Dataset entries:
-- Opening Marker --

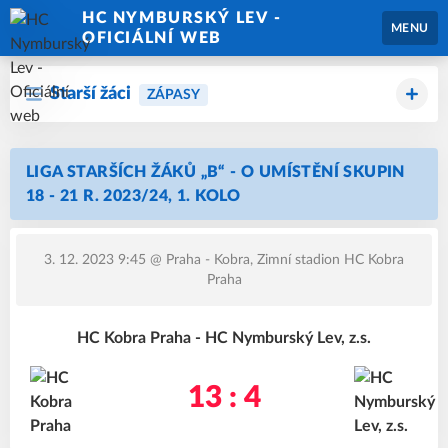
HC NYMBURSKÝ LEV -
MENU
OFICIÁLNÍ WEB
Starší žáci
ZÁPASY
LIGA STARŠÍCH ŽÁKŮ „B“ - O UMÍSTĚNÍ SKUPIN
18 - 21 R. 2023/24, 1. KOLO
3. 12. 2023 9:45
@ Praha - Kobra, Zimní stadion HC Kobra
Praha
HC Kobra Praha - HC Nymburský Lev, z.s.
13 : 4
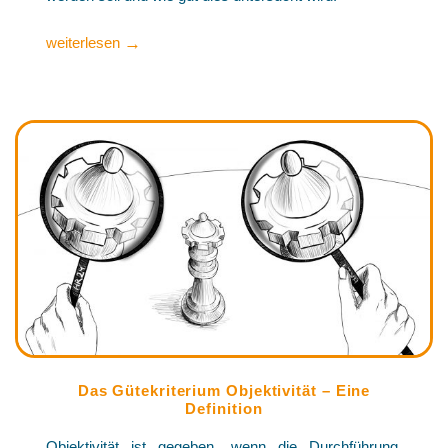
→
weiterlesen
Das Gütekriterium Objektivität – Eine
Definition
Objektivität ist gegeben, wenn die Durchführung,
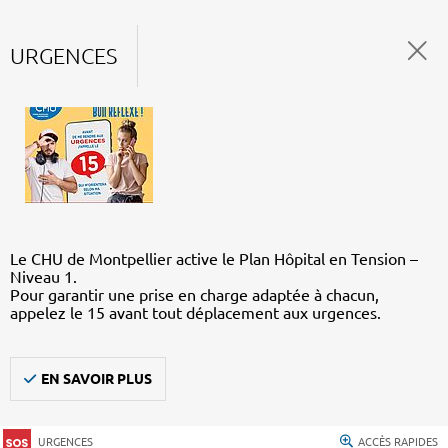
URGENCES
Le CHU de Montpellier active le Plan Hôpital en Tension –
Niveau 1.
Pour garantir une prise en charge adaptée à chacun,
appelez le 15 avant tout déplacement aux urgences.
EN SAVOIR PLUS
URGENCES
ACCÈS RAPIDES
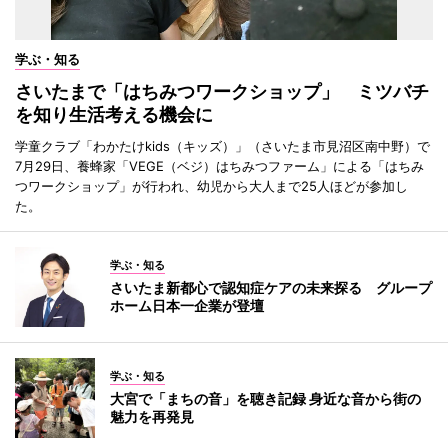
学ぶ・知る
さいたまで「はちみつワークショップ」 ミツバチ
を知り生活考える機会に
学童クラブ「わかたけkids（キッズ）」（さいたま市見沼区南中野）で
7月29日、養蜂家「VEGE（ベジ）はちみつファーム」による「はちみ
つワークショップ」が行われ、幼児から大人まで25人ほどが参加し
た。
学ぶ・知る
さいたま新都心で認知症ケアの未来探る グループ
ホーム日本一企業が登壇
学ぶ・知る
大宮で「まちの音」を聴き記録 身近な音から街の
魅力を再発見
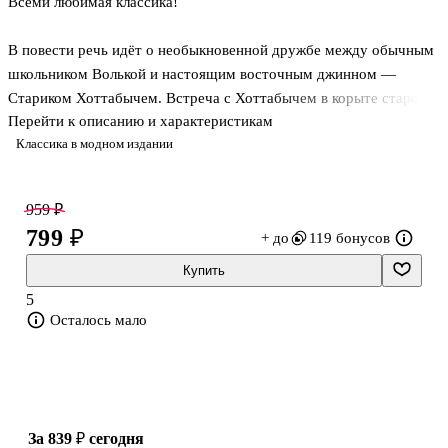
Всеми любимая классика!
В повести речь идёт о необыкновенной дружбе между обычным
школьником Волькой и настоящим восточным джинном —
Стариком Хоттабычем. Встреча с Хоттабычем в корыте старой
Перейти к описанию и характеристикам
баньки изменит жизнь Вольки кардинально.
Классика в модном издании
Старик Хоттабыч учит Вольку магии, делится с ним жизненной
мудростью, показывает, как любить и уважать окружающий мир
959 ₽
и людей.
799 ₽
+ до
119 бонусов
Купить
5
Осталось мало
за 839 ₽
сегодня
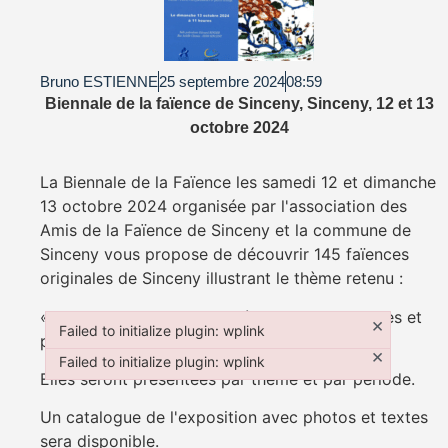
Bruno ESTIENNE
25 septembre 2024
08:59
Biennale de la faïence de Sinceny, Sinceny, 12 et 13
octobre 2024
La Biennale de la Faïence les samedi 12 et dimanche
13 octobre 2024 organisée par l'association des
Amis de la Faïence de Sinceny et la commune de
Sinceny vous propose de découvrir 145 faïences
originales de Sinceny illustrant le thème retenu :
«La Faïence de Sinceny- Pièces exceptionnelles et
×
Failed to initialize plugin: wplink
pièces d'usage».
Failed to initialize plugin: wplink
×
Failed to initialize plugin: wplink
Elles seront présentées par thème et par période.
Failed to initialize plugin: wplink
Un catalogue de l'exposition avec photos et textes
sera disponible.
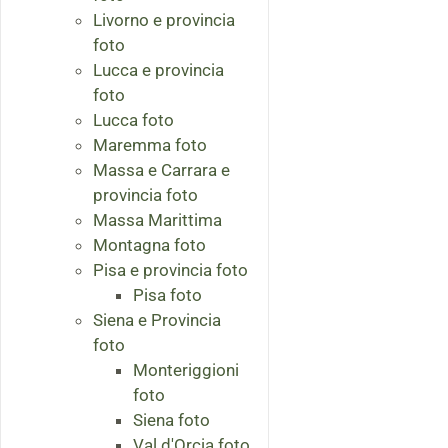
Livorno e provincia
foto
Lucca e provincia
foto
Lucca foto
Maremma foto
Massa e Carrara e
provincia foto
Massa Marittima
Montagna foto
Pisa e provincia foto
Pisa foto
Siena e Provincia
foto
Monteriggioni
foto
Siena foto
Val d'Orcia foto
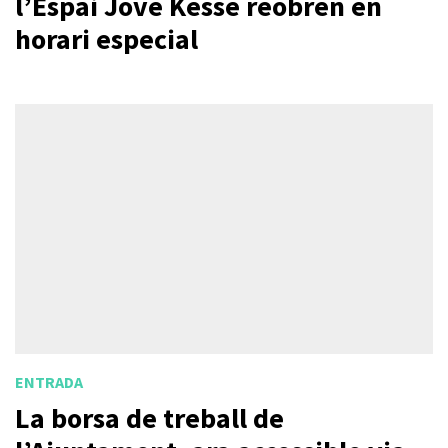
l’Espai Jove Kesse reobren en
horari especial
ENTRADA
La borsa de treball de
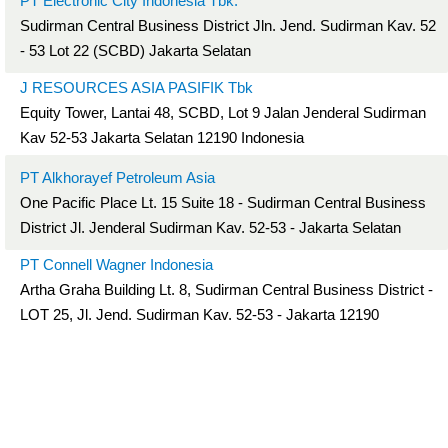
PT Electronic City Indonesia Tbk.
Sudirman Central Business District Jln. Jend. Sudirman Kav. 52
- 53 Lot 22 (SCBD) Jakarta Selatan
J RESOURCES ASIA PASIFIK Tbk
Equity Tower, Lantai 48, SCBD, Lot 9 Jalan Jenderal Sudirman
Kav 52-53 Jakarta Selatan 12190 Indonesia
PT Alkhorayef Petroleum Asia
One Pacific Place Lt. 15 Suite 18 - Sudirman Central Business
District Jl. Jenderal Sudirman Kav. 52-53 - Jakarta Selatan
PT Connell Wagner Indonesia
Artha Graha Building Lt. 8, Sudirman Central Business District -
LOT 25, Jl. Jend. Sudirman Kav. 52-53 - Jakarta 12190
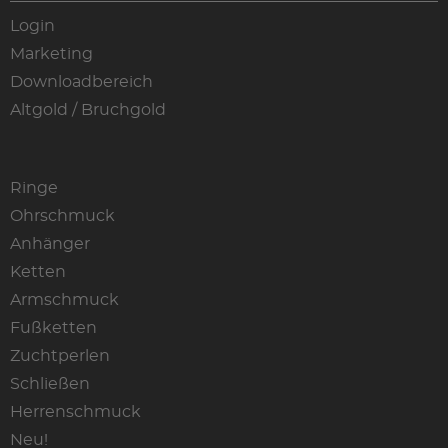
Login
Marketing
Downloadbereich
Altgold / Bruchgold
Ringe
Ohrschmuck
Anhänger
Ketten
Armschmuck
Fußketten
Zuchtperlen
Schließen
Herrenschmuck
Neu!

-- Closing Marker --

## Exercise instructions
Count the lines of the entries that hold the string "Sinceny", then state that number and nothing more.

## Exercise solution
5